Error:(33, 55) java: incompatible types: inferred type does not conform to upper bound(s)
    inferred: java.io.Serializable
    upper bound(s): sandbox.ExpirePolicy,java.io.Serializable

The whole simplified code is below:

interface Configuration<K,V>{}
interface ExpirePolicy{}
interface Factory<T>{}


class FactoryBuilder {
    public static <T extends Serializable> Factory<T> of(T instance){
        System.out.println(instance.getClass());
        return new Factory<T>() {};
    }
}

class BaseConfiguration<K,V> implements Configuration<K,V> {
    public BaseConfiguration<K,V> setExpiryPolicyFactory(Factory<? extends ExpirePolicy> factory){
        return this;
    }
}

class C<K,V> extends BaseConfiguration<K,V> {
    public C<K,V> setExpiration(){
        super.setExpiryPolicyFactory(FactoryBuilder.of((Serializable) getExpirePolicy()));
        return this;
    }

    private ExpirePolicy getExpirePolicy(){
        return new ExpirePolicy() {};
    }
}

The exception is in trying to call setExpiryPolicyFactory(Factory<? extends ExpirePolicy> factory) with instance of Factory<Serializable>

But if i delete generic in extends BaseConfiguration<K,V> the program will be successfully compiled.

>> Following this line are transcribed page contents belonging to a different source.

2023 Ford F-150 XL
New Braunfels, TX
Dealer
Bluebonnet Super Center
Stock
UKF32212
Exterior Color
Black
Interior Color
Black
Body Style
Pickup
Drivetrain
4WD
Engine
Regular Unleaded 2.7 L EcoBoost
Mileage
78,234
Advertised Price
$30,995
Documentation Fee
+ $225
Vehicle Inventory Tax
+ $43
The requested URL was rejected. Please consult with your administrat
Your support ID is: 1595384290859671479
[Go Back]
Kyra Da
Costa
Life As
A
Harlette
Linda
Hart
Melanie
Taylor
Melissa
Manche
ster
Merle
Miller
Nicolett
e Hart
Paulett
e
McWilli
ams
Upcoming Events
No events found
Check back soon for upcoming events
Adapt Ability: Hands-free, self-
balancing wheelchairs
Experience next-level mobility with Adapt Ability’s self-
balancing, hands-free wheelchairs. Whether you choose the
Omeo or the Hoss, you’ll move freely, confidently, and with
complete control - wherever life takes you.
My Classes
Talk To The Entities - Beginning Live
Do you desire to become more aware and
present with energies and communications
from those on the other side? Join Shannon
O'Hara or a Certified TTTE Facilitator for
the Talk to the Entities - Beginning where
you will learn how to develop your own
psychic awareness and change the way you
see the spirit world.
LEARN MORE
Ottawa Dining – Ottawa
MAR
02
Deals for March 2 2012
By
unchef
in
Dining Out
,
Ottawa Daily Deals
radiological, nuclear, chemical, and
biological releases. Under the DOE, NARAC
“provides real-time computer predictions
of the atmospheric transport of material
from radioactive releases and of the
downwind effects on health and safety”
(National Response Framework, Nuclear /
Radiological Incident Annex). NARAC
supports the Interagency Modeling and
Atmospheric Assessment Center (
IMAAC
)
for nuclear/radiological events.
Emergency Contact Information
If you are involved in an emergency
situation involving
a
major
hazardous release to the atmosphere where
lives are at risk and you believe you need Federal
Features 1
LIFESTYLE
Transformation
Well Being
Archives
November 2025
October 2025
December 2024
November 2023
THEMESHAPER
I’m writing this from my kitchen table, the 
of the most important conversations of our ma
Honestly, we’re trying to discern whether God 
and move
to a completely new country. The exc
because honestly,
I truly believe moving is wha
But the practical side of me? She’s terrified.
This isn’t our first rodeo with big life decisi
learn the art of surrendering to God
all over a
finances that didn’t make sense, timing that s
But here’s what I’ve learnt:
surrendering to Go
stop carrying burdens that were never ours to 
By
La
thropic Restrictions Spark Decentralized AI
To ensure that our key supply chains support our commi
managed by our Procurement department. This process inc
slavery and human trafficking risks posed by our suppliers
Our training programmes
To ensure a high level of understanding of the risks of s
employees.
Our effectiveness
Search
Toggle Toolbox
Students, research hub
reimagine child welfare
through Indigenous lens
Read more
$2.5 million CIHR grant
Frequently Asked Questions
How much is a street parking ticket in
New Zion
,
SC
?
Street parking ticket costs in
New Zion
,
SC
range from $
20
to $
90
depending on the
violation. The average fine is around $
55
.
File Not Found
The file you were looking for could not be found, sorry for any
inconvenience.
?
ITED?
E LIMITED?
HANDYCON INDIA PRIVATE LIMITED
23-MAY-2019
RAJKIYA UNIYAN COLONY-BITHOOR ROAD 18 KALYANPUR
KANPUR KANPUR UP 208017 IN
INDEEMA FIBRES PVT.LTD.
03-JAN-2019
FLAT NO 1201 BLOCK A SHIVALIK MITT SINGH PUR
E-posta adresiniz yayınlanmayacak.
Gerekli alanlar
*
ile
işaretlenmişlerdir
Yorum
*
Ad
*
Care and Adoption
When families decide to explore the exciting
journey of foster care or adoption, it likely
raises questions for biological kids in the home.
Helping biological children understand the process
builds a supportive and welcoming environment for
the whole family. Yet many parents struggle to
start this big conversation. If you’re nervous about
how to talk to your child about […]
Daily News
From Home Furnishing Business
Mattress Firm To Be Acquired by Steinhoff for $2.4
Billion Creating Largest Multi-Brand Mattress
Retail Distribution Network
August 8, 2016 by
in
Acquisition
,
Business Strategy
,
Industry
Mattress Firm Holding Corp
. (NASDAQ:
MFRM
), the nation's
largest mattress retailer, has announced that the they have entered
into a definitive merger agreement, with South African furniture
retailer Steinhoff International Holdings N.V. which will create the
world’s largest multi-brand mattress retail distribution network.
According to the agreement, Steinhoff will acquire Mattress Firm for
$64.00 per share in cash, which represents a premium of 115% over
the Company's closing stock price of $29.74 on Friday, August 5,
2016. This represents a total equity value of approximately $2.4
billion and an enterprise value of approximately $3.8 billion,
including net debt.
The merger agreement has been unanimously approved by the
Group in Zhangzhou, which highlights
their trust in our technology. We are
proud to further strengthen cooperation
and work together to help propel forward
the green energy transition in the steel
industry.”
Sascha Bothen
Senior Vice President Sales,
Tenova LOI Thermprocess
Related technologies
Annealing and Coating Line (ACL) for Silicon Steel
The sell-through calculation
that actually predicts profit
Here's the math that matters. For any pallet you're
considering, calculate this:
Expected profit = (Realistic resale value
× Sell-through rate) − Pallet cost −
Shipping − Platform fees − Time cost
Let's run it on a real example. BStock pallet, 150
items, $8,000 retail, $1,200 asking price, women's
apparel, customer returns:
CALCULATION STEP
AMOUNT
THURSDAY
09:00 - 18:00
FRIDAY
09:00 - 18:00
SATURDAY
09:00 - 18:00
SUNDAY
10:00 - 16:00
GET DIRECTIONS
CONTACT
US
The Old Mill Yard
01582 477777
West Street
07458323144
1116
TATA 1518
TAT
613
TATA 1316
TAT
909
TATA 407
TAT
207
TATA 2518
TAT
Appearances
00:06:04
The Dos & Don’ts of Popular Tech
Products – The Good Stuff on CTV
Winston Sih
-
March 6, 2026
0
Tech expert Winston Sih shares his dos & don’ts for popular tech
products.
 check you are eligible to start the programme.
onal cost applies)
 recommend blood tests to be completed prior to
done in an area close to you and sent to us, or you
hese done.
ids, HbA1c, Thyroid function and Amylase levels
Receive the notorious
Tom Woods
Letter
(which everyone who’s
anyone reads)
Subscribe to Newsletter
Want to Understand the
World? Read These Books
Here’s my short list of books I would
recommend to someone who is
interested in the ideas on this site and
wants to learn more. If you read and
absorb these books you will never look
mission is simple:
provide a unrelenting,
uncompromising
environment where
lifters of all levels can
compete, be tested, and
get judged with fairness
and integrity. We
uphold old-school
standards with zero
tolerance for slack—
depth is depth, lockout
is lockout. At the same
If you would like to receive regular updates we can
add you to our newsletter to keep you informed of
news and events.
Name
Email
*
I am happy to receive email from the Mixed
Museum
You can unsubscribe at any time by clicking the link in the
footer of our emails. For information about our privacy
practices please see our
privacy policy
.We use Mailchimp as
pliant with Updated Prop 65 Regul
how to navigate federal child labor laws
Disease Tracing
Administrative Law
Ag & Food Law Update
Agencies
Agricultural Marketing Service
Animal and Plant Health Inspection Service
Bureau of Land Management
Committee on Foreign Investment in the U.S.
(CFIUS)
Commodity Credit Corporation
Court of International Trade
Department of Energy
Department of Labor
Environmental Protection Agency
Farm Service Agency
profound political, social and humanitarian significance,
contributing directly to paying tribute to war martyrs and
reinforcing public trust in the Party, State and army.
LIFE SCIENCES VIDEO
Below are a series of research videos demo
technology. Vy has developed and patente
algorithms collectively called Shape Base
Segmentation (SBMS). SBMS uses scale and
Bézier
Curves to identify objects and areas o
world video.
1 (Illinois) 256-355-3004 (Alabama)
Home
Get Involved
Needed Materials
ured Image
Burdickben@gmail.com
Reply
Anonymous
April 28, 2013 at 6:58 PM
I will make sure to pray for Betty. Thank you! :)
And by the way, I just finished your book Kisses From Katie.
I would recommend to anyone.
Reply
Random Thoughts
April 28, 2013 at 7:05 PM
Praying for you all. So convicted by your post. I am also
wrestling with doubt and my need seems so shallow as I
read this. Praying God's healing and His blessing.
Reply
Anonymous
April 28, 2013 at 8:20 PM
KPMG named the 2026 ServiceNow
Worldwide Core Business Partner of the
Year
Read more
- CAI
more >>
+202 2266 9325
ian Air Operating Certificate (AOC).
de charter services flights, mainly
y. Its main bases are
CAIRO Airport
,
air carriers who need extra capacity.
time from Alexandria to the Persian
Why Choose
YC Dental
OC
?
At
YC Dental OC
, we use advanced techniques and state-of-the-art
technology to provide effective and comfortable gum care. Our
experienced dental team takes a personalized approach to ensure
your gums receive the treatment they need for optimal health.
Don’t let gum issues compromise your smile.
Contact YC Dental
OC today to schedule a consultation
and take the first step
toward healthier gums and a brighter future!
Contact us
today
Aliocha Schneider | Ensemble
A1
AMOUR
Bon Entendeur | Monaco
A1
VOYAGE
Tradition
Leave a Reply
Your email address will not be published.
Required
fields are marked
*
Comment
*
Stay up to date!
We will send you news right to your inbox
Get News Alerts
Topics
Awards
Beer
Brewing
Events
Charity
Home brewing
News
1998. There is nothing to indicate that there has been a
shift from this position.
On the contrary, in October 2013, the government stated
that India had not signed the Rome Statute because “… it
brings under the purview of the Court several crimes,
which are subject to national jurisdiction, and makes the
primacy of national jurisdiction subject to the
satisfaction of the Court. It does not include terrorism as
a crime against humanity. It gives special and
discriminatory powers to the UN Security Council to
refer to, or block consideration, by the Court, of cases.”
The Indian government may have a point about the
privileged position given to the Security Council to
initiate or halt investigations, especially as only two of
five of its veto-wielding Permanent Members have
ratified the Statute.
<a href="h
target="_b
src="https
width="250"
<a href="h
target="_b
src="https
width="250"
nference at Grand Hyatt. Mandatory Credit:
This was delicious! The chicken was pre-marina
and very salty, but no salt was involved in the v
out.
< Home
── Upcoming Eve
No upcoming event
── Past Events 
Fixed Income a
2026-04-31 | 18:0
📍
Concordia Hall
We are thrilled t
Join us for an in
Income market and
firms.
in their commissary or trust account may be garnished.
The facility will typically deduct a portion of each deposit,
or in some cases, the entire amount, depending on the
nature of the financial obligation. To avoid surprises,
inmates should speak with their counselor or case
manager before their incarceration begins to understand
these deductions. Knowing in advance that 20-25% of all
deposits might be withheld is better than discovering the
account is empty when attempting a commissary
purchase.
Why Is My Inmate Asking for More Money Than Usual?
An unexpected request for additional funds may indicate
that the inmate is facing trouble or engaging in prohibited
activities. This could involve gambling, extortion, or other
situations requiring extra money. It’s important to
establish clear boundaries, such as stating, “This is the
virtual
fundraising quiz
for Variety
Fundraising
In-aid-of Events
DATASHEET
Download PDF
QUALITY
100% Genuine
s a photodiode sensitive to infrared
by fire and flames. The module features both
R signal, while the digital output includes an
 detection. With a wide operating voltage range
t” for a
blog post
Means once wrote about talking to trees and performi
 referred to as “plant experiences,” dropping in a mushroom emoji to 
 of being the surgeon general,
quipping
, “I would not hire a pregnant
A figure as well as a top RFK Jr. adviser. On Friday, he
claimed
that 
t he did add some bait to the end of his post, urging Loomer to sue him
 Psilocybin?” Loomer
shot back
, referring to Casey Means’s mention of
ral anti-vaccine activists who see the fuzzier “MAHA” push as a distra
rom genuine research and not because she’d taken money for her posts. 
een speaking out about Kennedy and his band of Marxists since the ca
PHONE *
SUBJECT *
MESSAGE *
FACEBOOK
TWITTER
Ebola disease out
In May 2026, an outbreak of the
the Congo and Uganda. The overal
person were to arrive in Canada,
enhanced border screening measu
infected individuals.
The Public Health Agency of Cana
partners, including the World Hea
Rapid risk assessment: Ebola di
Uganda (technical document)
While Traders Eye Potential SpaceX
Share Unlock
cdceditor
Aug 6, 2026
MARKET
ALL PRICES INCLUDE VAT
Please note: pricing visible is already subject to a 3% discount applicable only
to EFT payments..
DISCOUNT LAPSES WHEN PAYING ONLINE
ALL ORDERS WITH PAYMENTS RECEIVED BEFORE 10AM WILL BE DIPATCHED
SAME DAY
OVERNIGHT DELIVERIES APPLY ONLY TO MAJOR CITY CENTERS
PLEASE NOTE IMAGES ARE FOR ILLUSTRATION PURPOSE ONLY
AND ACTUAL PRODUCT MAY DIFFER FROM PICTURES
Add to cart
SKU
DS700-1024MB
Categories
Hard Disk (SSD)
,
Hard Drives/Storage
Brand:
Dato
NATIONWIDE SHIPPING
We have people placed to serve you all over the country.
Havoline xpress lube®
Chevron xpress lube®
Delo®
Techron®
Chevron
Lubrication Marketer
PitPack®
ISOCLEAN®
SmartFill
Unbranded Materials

So the next declaration of class C is correct:

class C<K,V> extends BaseConfiguration {
    public C<K,V> setExpiration(){
        super.setExpiryPolicyFactory(FactoryBuilder.of((Serializable) getExpirePolicy()));
        return this;
    }

    private ExpirePolicy getExpirePolicy(){
        return new ExpirePolicy() {};
    }
}

The question is: why the second implementation(of class C) will be successfully compiled and the first not?

UPD:

Simpler example of question (delete <T> from extends Base<T>) and program compiles well :

class Base<T> {
    public void test(ArrayList<? extends CharSequence> list) {}
}

class Derived<T> extends Base<T> {
    public void callTest() {
        super.test(new ArrayList<Integer>());
    }
}

Upvotes: 1

Views: 3710

Answers (2)

Ilya Zakharov
Ilya Zakharov

Reputation: 21

When you delete <T> from extends Base<T> statement, the Base class starts to be treated as a raw type.

According to Java spec:

The supertype of a class may be a raw type. Member accesses for the class are treated as normal, and member accesses for the supertype are treated as for raw types. In the constructor of the class, calls to super are treated as method calls on a raw type.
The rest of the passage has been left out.